WHAT THE EXERCISE ASKS >> Report only how many lines of the entries below contain the string "later".

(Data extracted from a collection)

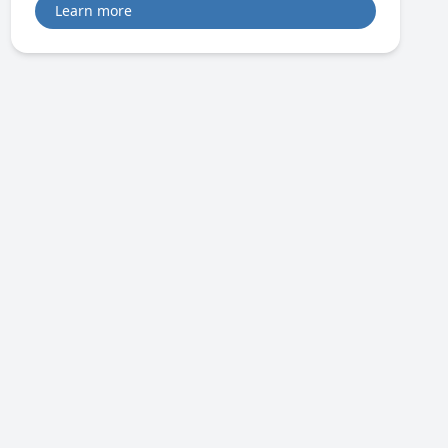
Learn more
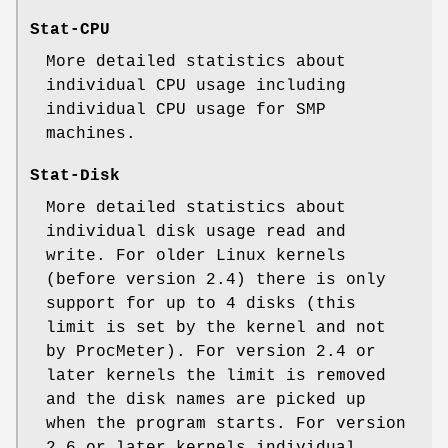
Stat-CPU
More detailed statistics about
individual CPU usage including
individual CPU usage for SMP
machines.
Stat-Disk
More detailed statistics about
individual disk usage read and
write. For older Linux kernels
(before version 2.4) there is only
support for up to 4 disks (this
limit is set by the kernel and not
by ProcMeter). For version 2.4 or
later kernels the limit is removed
and the disk names are picked up
when the program starts. For version
2.6 or later kernels individual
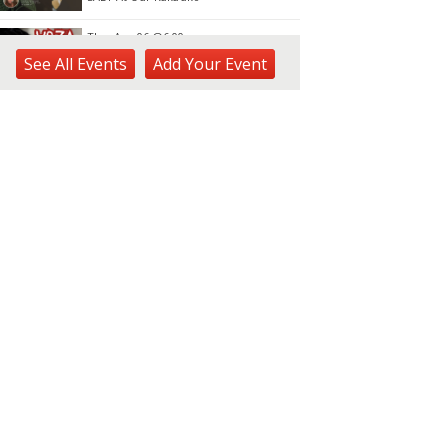
Thu, Aug 06
@6:00pm
Live Music w/ Yoza
See
All Events
Add
Your
Event
Hula's
Thu, Aug 06
@7:00pm
Kwame Dinizulu at The
Royal Leaf
The Royal Leaf
Thu, Aug 06
@7:00pm
Les Miserables
Diamond Head Theatre
Thu, Aug 06
@7:00pm
Third Thursday Monthly Jazz
& Poetry Night
Plantoem
Thu, Aug 06
@7:00pm
Kahuku 2nd Ward Night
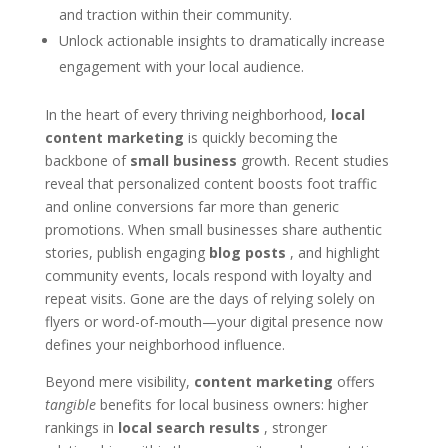
and traction within their community.
Unlock actionable insights to dramatically increase
engagement with your local audience.
In the heart of every thriving neighborhood,
local
content marketing
is quickly becoming the
backbone of
small business
growth. Recent studies
reveal that personalized content boosts foot traffic
and online conversions far more than generic
promotions. When small businesses share authentic
stories, publish engaging
blog posts
, and highlight
community events, locals respond with loyalty and
repeat visits. Gone are the days of relying solely on
flyers or word-of-mouth—your digital presence now
defines your neighborhood influence.
Beyond mere visibility,
content marketing
offers
tangible
benefits for local business owners: higher
rankings in
local search results
, stronger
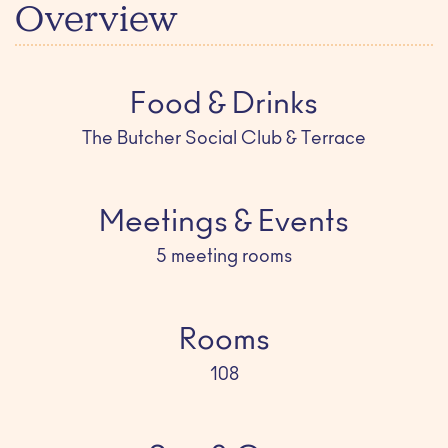
Overview
Food & Drinks
The Butcher Social Club & Terrace
Meetings & Events
5 meeting rooms
Rooms
108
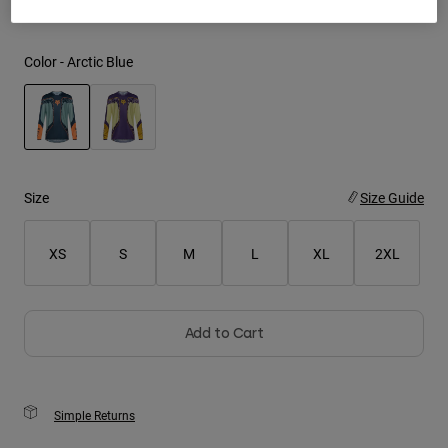
Youth
Color -
Arctic Blue
Hats
Shirts
Shorts
selected
Sweatshirts
Size
Size Guide
Shop All
XS
S
M
L
XL
2XL
Add to Cart
Simple Returns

OUTPUT FOR THIS TASK >> 2